■ TASK ■
The listing below is to be written out word for word, minus its images.

** Opening DATASET RECORDS block **

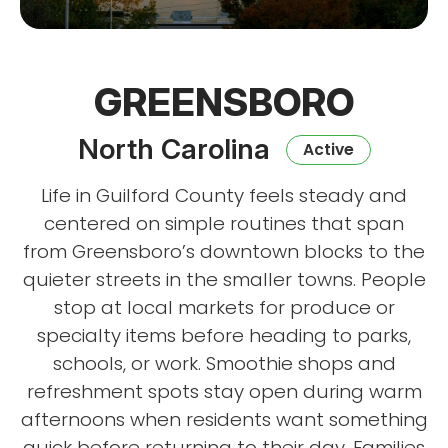
GREENSBORO
North Carolina
Active
Life in Guilford County feels steady and
centered on simple routines that span
from Greensboro’s downtown blocks to the
quieter streets in the smaller towns. People
stop at local markets for produce or
specialty items before heading to parks,
schools, or work. Smoothie shops and
refreshment spots stay open during warm
afternoons when residents want something
quick before returning to their day. Families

** Closing DATASET RECORDS block **

■ EXERCISE ANSWER ■
GREENSBORO
North Carolina
Active
Life in Guilford County feels steady and
centered on simple routines that span
from Greensboro’s downtown blocks to the
quieter streets in the smaller towns. People
stop at local markets for produce or
specialty items before heading to parks,
schools, or work. Smoothie shops and
refreshment spots stay open during warm
afternoons when residents want something
quick before returning to their day. Families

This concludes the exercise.